マンガとか小説も大量にロビーにあって、一泊確か500円しないくらいだったから、まあ、そりゃ楽園といえば楽園だった。
 
イラストを描いてくれたシミくんともここ、か、ダハブだったかな、で出会いました。彼はあの時もマンガをシコシコ描いてたし、路上に座ってアコギをかき鳴らしながら「stand by me」を叫ぶように歌ってたりしてた。
 
私からしたら少し先輩で、打ち込めることややり切れることがあって、すごいなあ、としみじみ憧れていた。

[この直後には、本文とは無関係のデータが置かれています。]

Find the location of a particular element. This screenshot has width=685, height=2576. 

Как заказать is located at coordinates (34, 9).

小神あも、こと、タカさんともここで出会った。彼は確かあの時はまだ茶髪のメッシュとかが入ったガキんちょで、私もまだまだロン毛のチャラ男で、二人とも何に心根を注ぎ込んで生きるかとか全然見つかっていませんでした。
 
それから一年位後にメキシコで再会すると、私の方は”言葉と契約した”だの言って詩を書いたりするようになっていて、彼は大きな壁画を描いたりするようになっていた。
 
それからさらに時が過ぎて、彼が屋久杉で窯神様を彫って遠野のお寺に奉納するような人間になったけれども、この時はそんな想像のカケラさえなかった。
 
とにかく生きている意味がわからなかった私は、泥酔しては暴れては叫んだり、アル中の禁断症状で色んなトラウマや自分の許せない過去の幻影にうなされて、”死にたい死にたい”とばかりノートに書き殴って、いつしかアフリカ南下も反故にしてしまいました。
 
そんな時にアラブの楽器・ウード奏者の加藤吉樹さんや、女一人で確か海外放浪9年目とか言ってたアヤさんという旅人にも出会ったりして、
“あぁ、好きなものをやり通して生きても生きていけるんやな”、と、いつしか思えるようになっていった。

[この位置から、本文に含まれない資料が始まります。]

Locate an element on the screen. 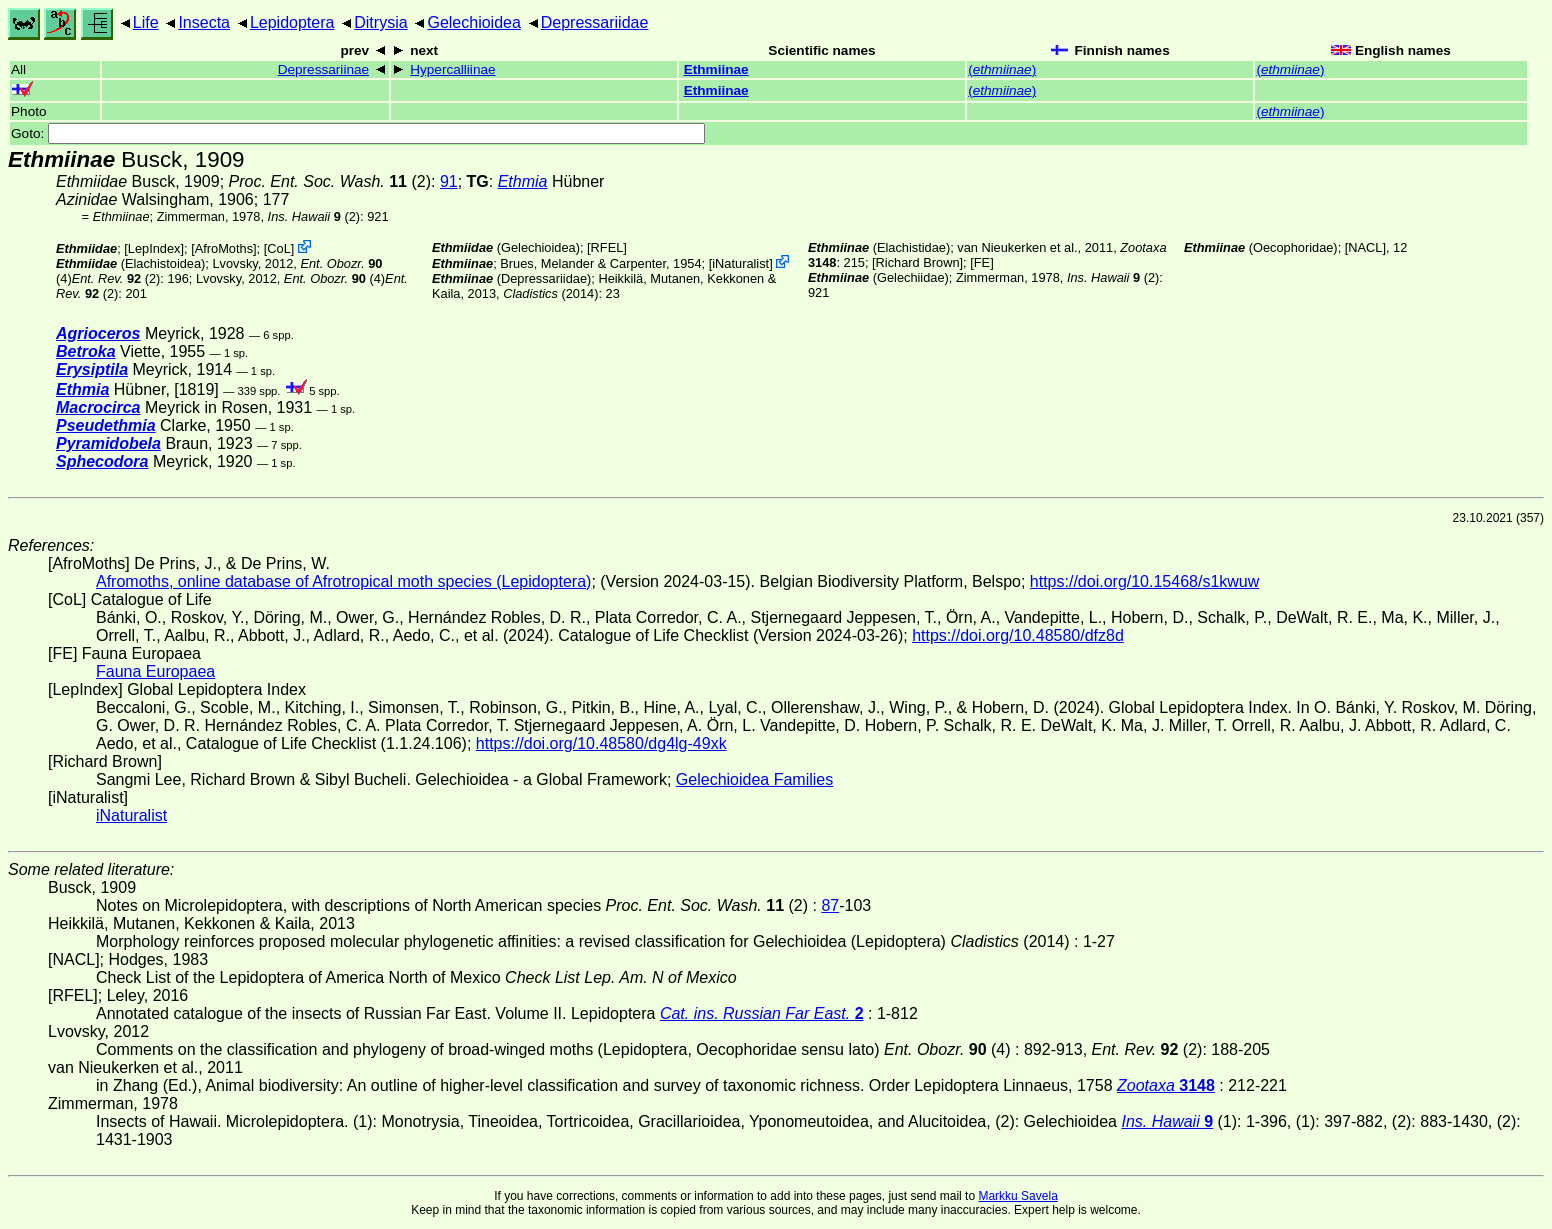 Image resolution: width=1552 pixels, height=1229 pixels. 87 is located at coordinates (830, 905).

多くを語らずとも、その文字通り自由で、自在な数々の旅人たちの生き様が、私を啓蒙してくれたのでした。
 
それから火がついたように小説を書き出してみたりして、だんだんと世界が言葉を通して味わえるようになるんだと知りました。それから言葉は、生を実感するためになくてはならない存在になっていきました。
 
あの記憶は今も鮮明に胸の奥にある。堀江さんが歌っていた「サファリの歌」、カイロの街のクラクションの騒音、飲み潰れて、意識も朦朧としながら暑苦しいバルコニーで寝ながら聴いた、早朝のアザーンの音色の崇高さ、甘いチャイの湯気、虹色の水タバコの煙、砂と香水の香り含んだ中東の渇いた風、風、風、、、、、。